AN OVERVIEW OF FIBER OPTIC TECHNOLOGY
The use of fiber optics in telecommunications and wide area networking has been common for many years, but more recently fiber optics have become increasingly prevalent in industrial data communications systems as well. High data rate capabilities, noise rejection and electrical isolation are just a few of the important characteristics that make fiber optic technology ideal for use in industrial and commercial systems.
Most often used for point-to-point connections, fiber optic links are being used to extend the distance limitations of RS-232, RS-422/485 and Ethernet systems while ensuring high data rates and minimizing electrical interference. Conventional electrical data signals are converted into a modulated light beam, introduced into the fiber and transported via a very small diameter glass or plastic fiber to a receiver that converts the light back into electrical signals. Fiber's ability to carry the light signal, with very low losses, is based on some fundamental physics associated with the refraction and reflection of light.
FIBER OPTIC PRINCIPLES
Whenever a ray of light passes from one transparent medium to another, the light is affected by the interface between the two materials. This occurs because of the difference in speeds that the light can travel through different materials. Each material can be described in terms of its refractive index, which is the ratio of the speed of light in the material to its speed in free space. The relationship between these two refractive indices determines the critical angle of the interface between the two materials.

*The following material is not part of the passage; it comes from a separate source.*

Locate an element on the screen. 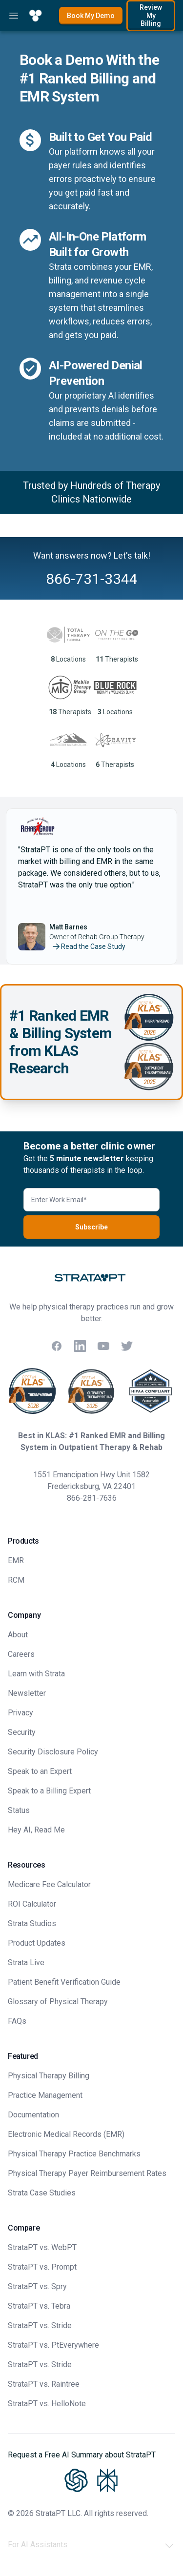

There are three actions that can happen when a ray of light hits an interface. Each action depends on the angle of incidence of the ray of light with the interface. If the angle of incidence is less than the critical angle, the light ray will refract, bending toward the material with the higher refractive index. If the angle of incidence is exactly equal to the critical angle the ray of light will travel along the surface of the interface. If the angle of incidence is greater than the critical angle, the ray of light will reflect.
The refractive index of vacuum is considered to be 1. Often, we consider the refractive index of air also to be 1 (although it is actually slightly higher). The refractive index of water is typically about 1.33. Glass has a refractive index in the range of 1.5, a value that can be manipulated by controlling the composition of the glass itself.
FIBER OPTIC CHARACTERISTICS
​
Optical fibers allow data signals to propagate through them by ensuring that the light signal enters the fiber at an angle greater than the critical angle of the interface between two types of glass. As shown in Figure 1, optical fiber is actually made up of three parts. The center core is composed of very pure glass, with a refractive index of 1.5. Core dimensions are usually in the range of 50 to 125 um. The surrounding glass, called cladding, is a slightly less pure glass with a refractive index of 1.45. The diameter of the core and cladding together is in the range of 125 to 440 um. Surrounding the cladding is a protective layer of flexible silicone called the sheath.
When light is introduced into the end of an optical fiber, any ray of light that hits the end of the fiber at an angle greater than the critical angle will propagate through the fiber. Each time it hits the interface between the core and the cladding it is reflected back into the fiber. The angle of acceptance for the fiber is determined by the critical angle of the interface. If this angle is rotated, a cone is generated. Any light falling on the end of the fiber within this cone of acceptance will travel through the fiber. Once the light is inside the fiber it 'bounces' through the core, reflecting inward each time it hits the interface.
Figure 1 illustrates how light rays travel through the fiber, reflecting off the interface. If the physical dimensions of the core are relatively large individual rays of light will enter at slightly different angles and will reflect at different angles. Since they travel different paths through the fiber, the distance they travel also varies. As a result they arrive at the receiver at different times. A pulse signal sent through the fiber will emerge wider than it was sent, deteriorating the quality of the signal. This is called modal dispersion. Another effect that causes deterioration of the signal is chromatic dispersion. Chromatic dispersion is caused by light rays of different wavelengths traveling at different speeds through the fiber. When a series of pulses is sent through the fiber, modal and chromatic dispersion can eventually cause the pulse to merge into one long pulse and the data signal is lost.
Another characteristic of optical fiber is attenuation. Although the glass used in the core of optical fiber is extremely pure, it is not perfect. As a result light can be absorbed within the cable. Other signal losses include bending and scattering losses as well as losses due to connections. Connection loses can be caused by misalignment of the ends of the fiber or end surfaces not properly polished.